The Hotel Manager faints dead away and lands on the hallway floor flat on his back with a very loud thump. The creature belches softly and extends the new flipper things out into the air, waggles them a bit.
“I think we need to leave,” Shanks says, breaking the silence. He’s leaning against the wall and staring at the murderous creature blankly. “We really need to get out of here.”
Pyre can’t agree more. He takes one step away from the room and into the hall, says “I absolutely have no argument about such an action, let’s get–“
The thing shrieks at them and Pyre freezes.
It lunges into the air, without rhyme or reason or the laws of physics involved. It lunges, and it clears the two yards from the doorway of the dead neighbor’s hotel room to Pyre’s legs, and it collides with Pyre’s knees and sends him backwards onto his ass.
The thing uses its flipper to pull itself up Pyre’s front, slipping and sliding and worming its way up, and it comes to a stop right over Pyre’s heartbeat.
“Mama!” it shrieks. The voice sounds like dead souls crying out, it’s some kind of sick-dread injector of sound coupled with the appearance of animated monster refuse, and Pyre has no idea what to do with it other than be absolutely terrified.
“Tohew can’t know,” Pyre says.
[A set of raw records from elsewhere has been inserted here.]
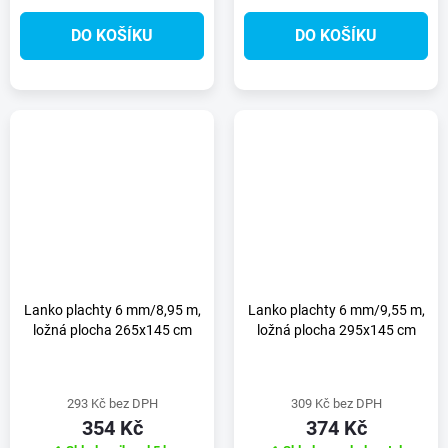
DO KOŠÍKU
DO KOŠÍKU
Lanko plachty 6 mm/8,95 m,
Lanko plachty 6 mm/9,55 m,
ložná plocha 265x145 cm
ložná plocha 295x145 cm
293 Kč bez DPH
309 Kč bez DPH
354 Kč
374 Kč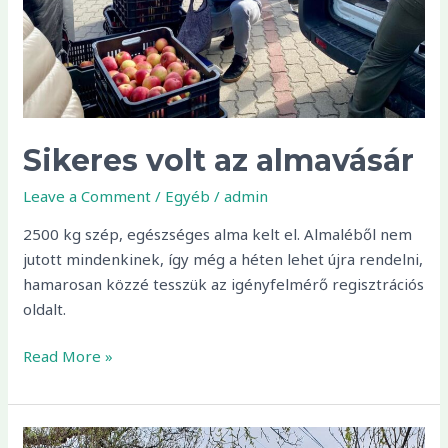
Sikeres volt az almavásár
Leave a Comment
/
Egyéb
/
admin
2500 kg szép, egészséges alma kelt el. Almaléből nem
jutott mindenkinek, így még a héten lehet újra rendelni,
hamarosan közzé tesszük az igényfelmérő regisztrációs
oldalt.
Read More »
Civilek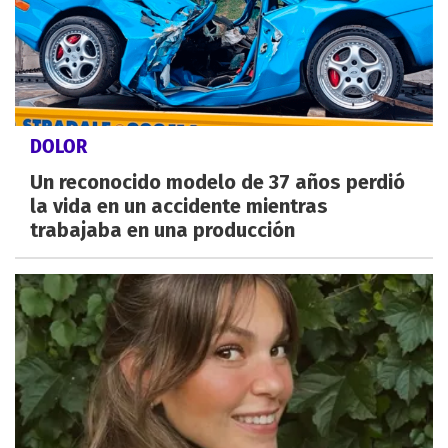
DOLOR
Un reconocido modelo de 37 años perdió
la vida en un accidente mientras
trabajaba en una producción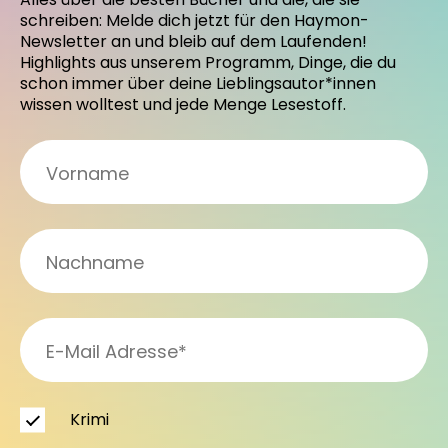
schreiben: Melde dich jetzt für den Haymon-
Newsletter an und bleib auf dem Laufenden!
Highlights aus unserem Programm, Dinge, die du
schon immer über deine Lieblingsautor*innen
wissen wolltest und jede Menge Lesestoff.
Krimi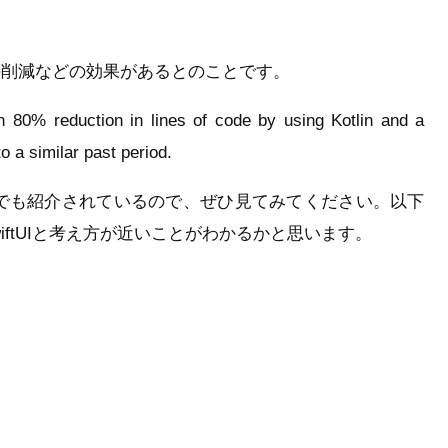
の削減などの効果があるとのことです。
n 80% reduction in lines of code by using Kotlin and a
 a similar past period.
でも紹介されているので、ぜひ見てみてください。以下
iftUIと考え方が近いことがわかるかと思います。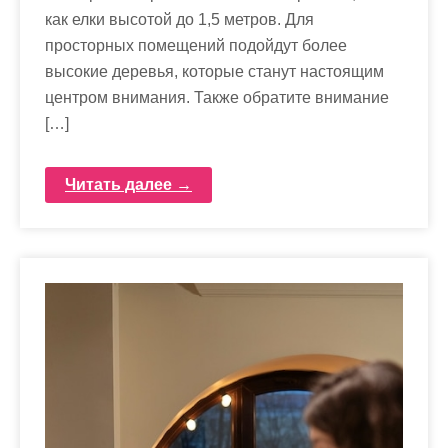
как елки высотой до 1,5 метров. Для
просторных помещений подойдут более
высокие деревья, которые станут настоящим
центром внимания. Также обратите внимание
[…]
Читать далее →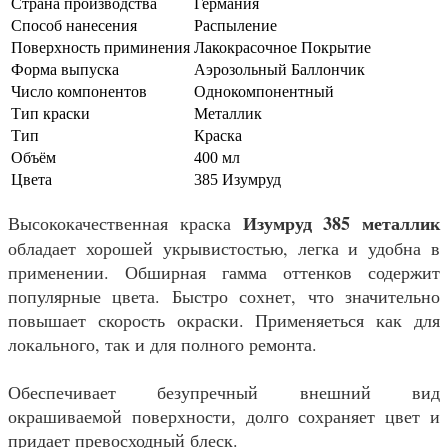
Страна производства
Германия
Способ нанесения
Распыление
Поверхность приминения
Лакокрасочное Покрытие
Форма выпуска
Аэрозольный Баллончик
Число компонентов
Однокомпонентный
Тип краски
Металлик
Тип
Краска
Объём
400 мл
Цвета
385 Изумруд
Изумруд 385 металлик
Высококачественная краска
обладает хорошей укрывистостью, легка и удобна в
применении. Обширная гамма оттенков содержит
популярные цвета. Быстро сохнет, что значительно
повышает скорость окраски. Применяеться как для
локального, так и для полного ремонта.
Обеспечивает безупречный внешний вид
окрашиваемой поверхности, долго сохраняет цвет и
придает превосходный блеск.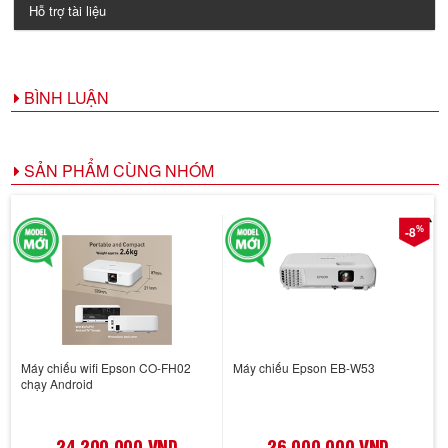
Hỗ trợ tài liệu
BÌNH LUẬN
SẢN PHẨM CÙNG NHÓM
%
-8
Máy chiếu wifi Epson CO-FH02
Máy chiếu Epson EB-W53
chạy Android
24,200,000 VND
26,000,000 VND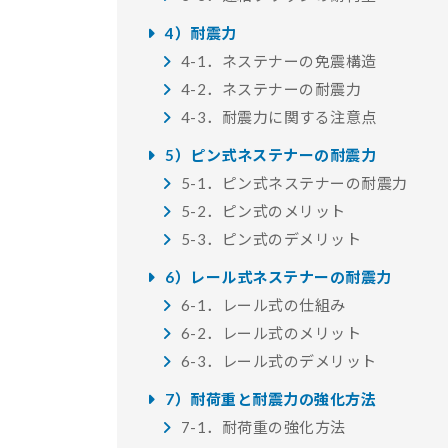
4）耐震力
4-1．ネステナーの免震構造
4-2．ネステナーの耐震力
4-3．耐震力に関する注意点
5）ピン式ネステナーの耐震力
5-1．ピン式ネステナーの耐震力
5-2．ピン式のメリット
5-3．ピン式のデメリット
6）レール式ネステナーの耐震力
6-1．レール式の仕組み
6-2．レール式のメリット
6-3．レール式のデメリット
7）耐荷重と耐震力の強化方法
7-1．耐荷重の強化方法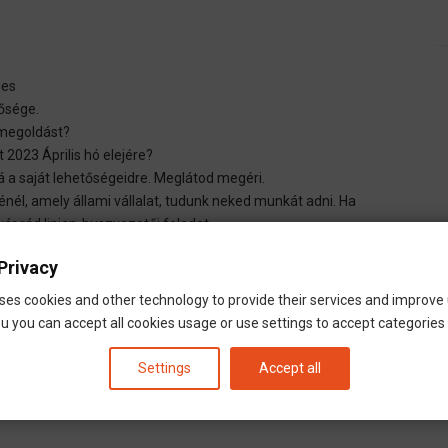
ges
tősége.
 megoldást?
 2023 Április hó elejére?
á a saját lehetőségeidre. Meglátod megéri.
él, amely állami vállalat, tudunk neked munkát adni. Ha
r rád linien-buszvezetői feladat.
Privacy
SB Heitmüller - FahrerTeam - Deutschland - Német nem
ses cookies and other technology to provide their services and improve
u you can accept all cookies usage or use settings to accept categories i
Settings
Accept all
rf
Nürnberg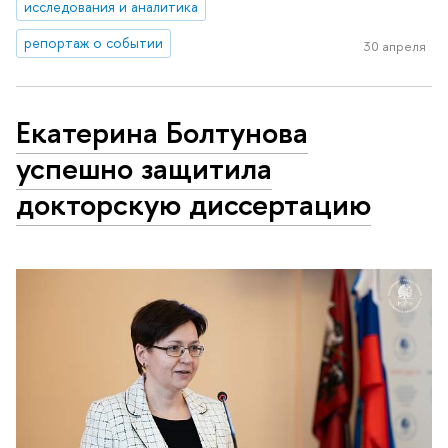
исследования и аналитика
репортаж о событии
30 апреля
Екатерина Болтунова
успешно защитила
докторскую диссертацию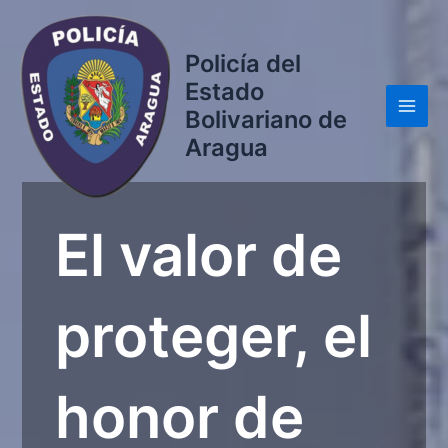
Ir
al
Policía del
contenido
Estado
Bolivariano de
Main
Aragua
Men
El valor de
proteger, el
honor de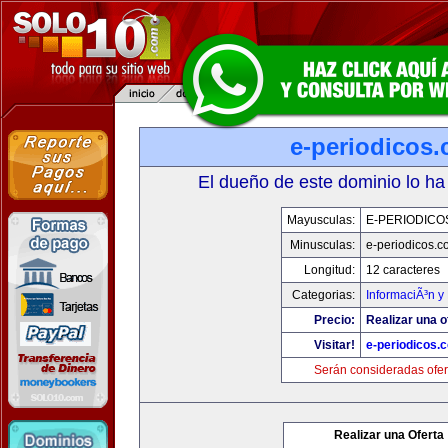
e-periodicos
El dueño de este dominio lo ha
Mayusculas:
E-PERIODICO
Minusculas:
e-periodicos.
Longitud:
12 caracteres
Categorias:
InformaciÃ³n y 
Precio:
Realizar una o
Visitar!
e-periodicos.
Serán consideradas ofer
Realizar una Oferta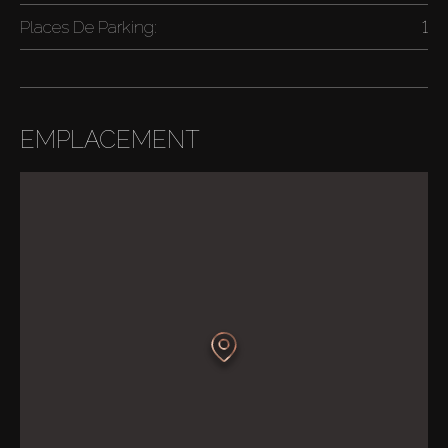
Places De Parking:
1
EMPLACEMENT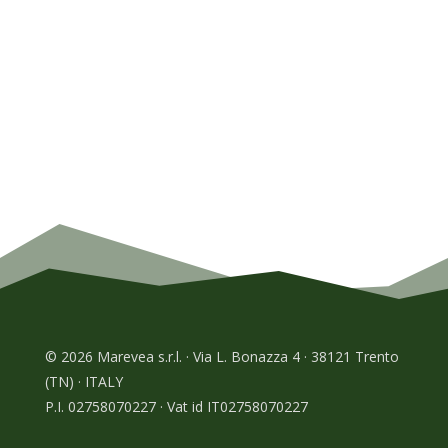
© 2026 Marevea s.r.l. · Via L. Bonazza 4 · 38121 Trento
(TN) · ITALY
P.I. 02758070227 · Vat id IT02758070227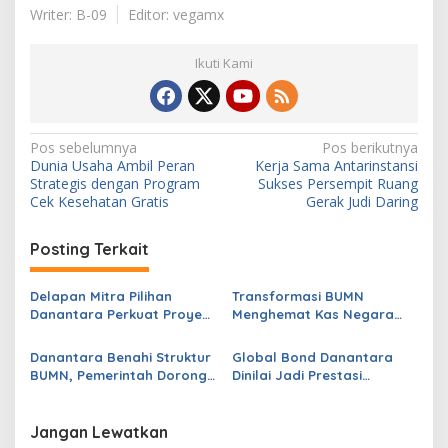
Writer: B-09
Editor: vegamx
Ikuti Kami
N
Pos sebelumnya
Pos berikutnya
Dunia Usaha Ambil Peran
Kerja Sama Antarinstansi
a
Strategis dengan Program
Sukses Persempit Ruang
v
Cek Kesehatan Gratis
Gerak Judi Daring
i
Posting Terkait
g
a
Delapan Mitra Pilihan
Transformasi BUMN
s
Danantara Perkuat Proyek
Menghemat Kas Negara
PSEL Tahap Dua
Capai Triliunan Rupiah
i
Danantara Benahi Struktur
Global Bond Danantara
p
BUMN, Pemerintah Dorong
Dinilai Jadi Prestasi
Pengelolaan Aset Lebih
Finansial Pemerintah
o
Produktif
s
Jangan Lewatkan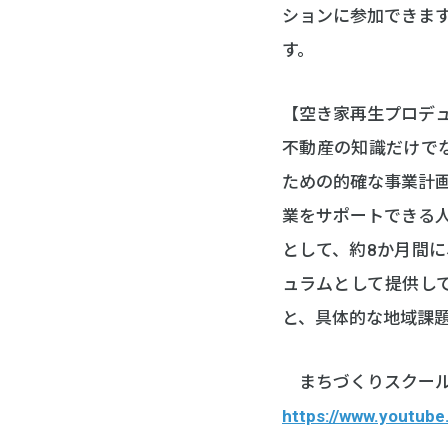
ションに参加できま
す。
【空き家再生プロデ
不動産の知識だけで
ための的確な事業計
業をサポートできる
として、約8か月間
ュラムとして提供し
と、具体的な地域課
まちづくりスクール
https://www.youtub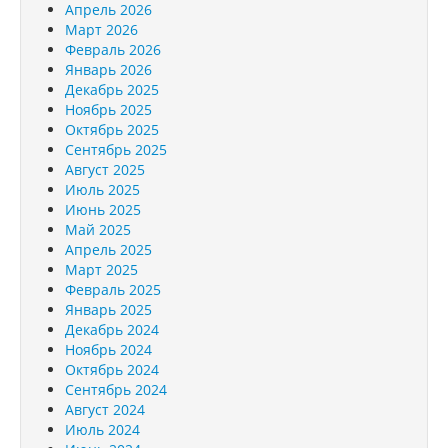
Апрель 2026
Март 2026
Февраль 2026
Январь 2026
Декабрь 2025
Ноябрь 2025
Октябрь 2025
Сентябрь 2025
Август 2025
Июль 2025
Июнь 2025
Май 2025
Апрель 2025
Март 2025
Февраль 2025
Январь 2025
Декабрь 2024
Ноябрь 2024
Октябрь 2024
Сентябрь 2024
Август 2024
Июль 2024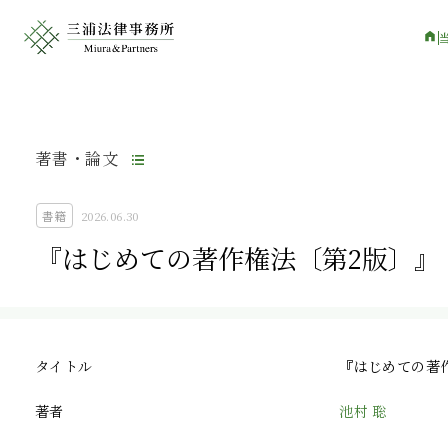
著書・論文
書籍
2026.06.30
『はじめての著作権法〔第2版〕』
タイトル
『はじめての著
著者
池村 聡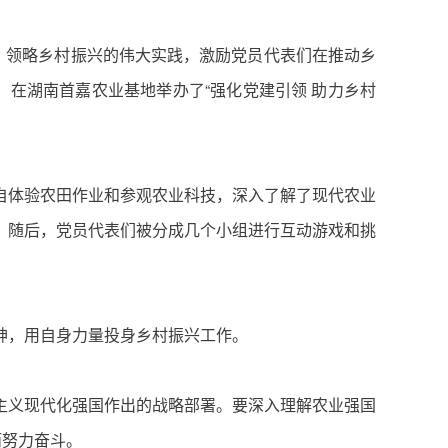
，领略乡村振兴的伟大实践，激励党员代表们在推动乡
”）在湖南首嘉农业基地举办了“强化党建引领 助力乡村
自体验农田作业和参观农业科技，深入了解了现代农业
。随后，党员代表们被分成几个小组进行互动游戏和挑
神，用自身力量投身乡村振兴工作。
主义现代化强国作出的战略部署。要深入理解农业强国
而努力奋斗。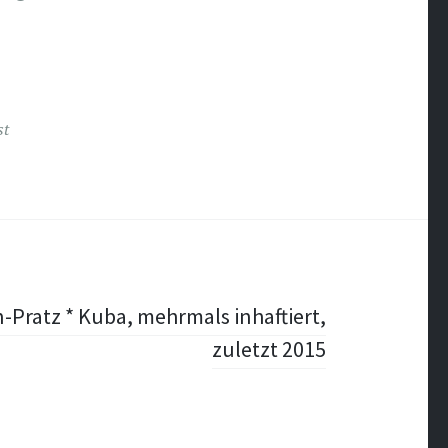
st
-Pratz * Kuba, mehrmals inhaftiert,
zuletzt 2015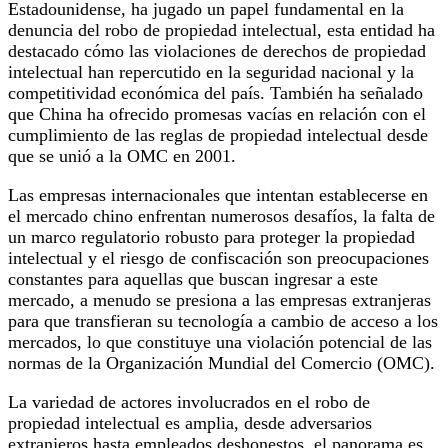
Estadounidense, ha jugado un papel fundamental en la
denuncia del robo de propiedad intelectual, esta entidad ha
destacado cómo las violaciones de derechos de propiedad
intelectual han repercutido en la seguridad nacional y la
competitividad económica del país. También ha señalado
que China ha ofrecido promesas vacías en relación con el
cumplimiento de las reglas de propiedad intelectual desde
que se unió a la OMC en 2001.
Las empresas internacionales que intentan establecerse en
el mercado chino enfrentan numerosos desafíos, la falta de
un marco regulatorio robusto para proteger la propiedad
intelectual y el riesgo de confiscación son preocupaciones
constantes para aquellas que buscan ingresar a este
mercado, a menudo se presiona a las empresas extranjeras
para que transfieran su tecnología a cambio de acceso a los
mercados, lo que constituye una violación potencial de las
normas de la Organización Mundial del Comercio (OMC).
La variedad de actores involucrados en el robo de
propiedad intelectual es amplia, desde adversarios
extranjeros hasta empleados deshonestos, el panorama es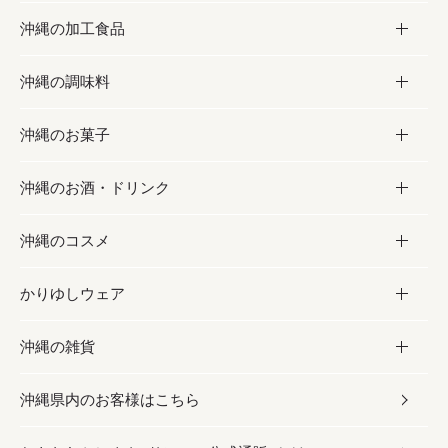
沖縄の加工食品
お取り寄せグルメ
沖縄の調味料
フルーツ・野菜
加工食品
沖縄のお菓子
お肉
缶詰／パウチ
調味料
沖縄のお酒・ドリンク
海産物
沖縄料理
砂糖／黒砂糖
お菓子
沖縄のコスメ
沖縄そば／乾麺
塩
黒糖
お酒・ドリンク
かりゆしウェア
レトルト食品
お酢／ドレッシング
ちんすこう
泡盛
コスメ
沖縄の雑貨
乾物／粉類
しょうゆ
伝統菓子
ビール・チューハイ
スキンケア
かりゆしウェア
沖縄県内のお客様はこちら
みそ
スナック
ワイン・ウィスキー・カクテル
ボディケア
メンズ
雑貨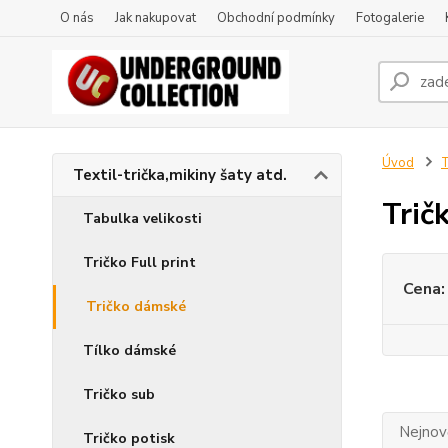
O nás
Jak nakupovat
Obchodní podmínky
Fotogalerie
Úvod
T
Textil-trička,mikiny šaty atd.
Trič
Tabulka velikosti
Tričko Full print
Cena:
Tričko dámské
Tílko dámské
Tričko sub
Nejnově
Tričko potisk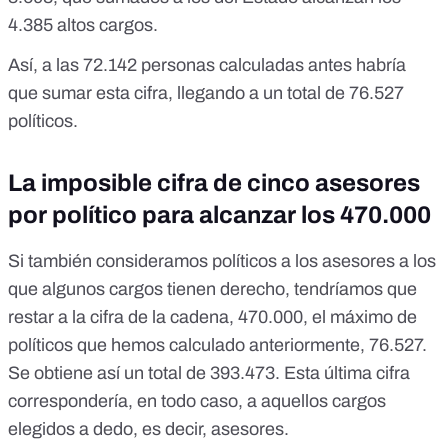
4.385 altos cargos.
Así, a las 72.142 personas calculadas antes habría
que sumar esta cifra, llegando a un total de 76.527
políticos.
La imposible cifra de cinco asesores
por político para alcanzar los 470.000
Si también consideramos políticos a los asesores a los
que algunos cargos tienen derecho, tendríamos que
restar a la cifra de la cadena, 470.000, el máximo de
políticos que hemos calculado anteriormente, 76.527.
Se obtiene así un total de 393.473. Esta última cifra
correspondería, en todo caso, a aquellos cargos
elegidos a dedo, es decir, asesores.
The thing burbles against his chest and again coos “Mama” with its hundreds of screaming voices uniting as one.
Shanks comes back out of Russo’s room holding the eyeball gingerly in one hand. He juggles it a little, tries to pick off a piece of lint from the pupil. The creature squeals against Pyre’s shirt. Pyre feels like his muscles are going to snap like brittle twigs, they’re so tense.
“Come on, lets get this back into you,” Shanks says to it. He leans over and tries to push the eyeball back into the creature’s head. The opening it rolled out from is sealed over, the skin is resistant to Shanks’ overtures.
“Kid, take your damn eye back,” Shanks growls, and it pops back into the thing’s head instantly.
The creature rolls its eye around in its socket, blinks rapidly, then fixes its gaze on Pyre’s face.
“Mama,” it gurgles.
Shanks says, “Good, okay,” and runs back into the hotel room. He opens Pyre’s closet and pulls out a pair of hobnails, crams his feet into them. “I’m borrowing these.”
Pyre sits up, the thing clings to his shirt like a limpet. “But those are mine!”
Shanks picks up his trench coat from the floor as he staggers out of the room. He walks past Pyre, heads toward the lift, eyeballs the creature latched to Pyre’s front as he passes. “Yeah, not my style at all. Come on, get up. We need to get out of this fucking place.”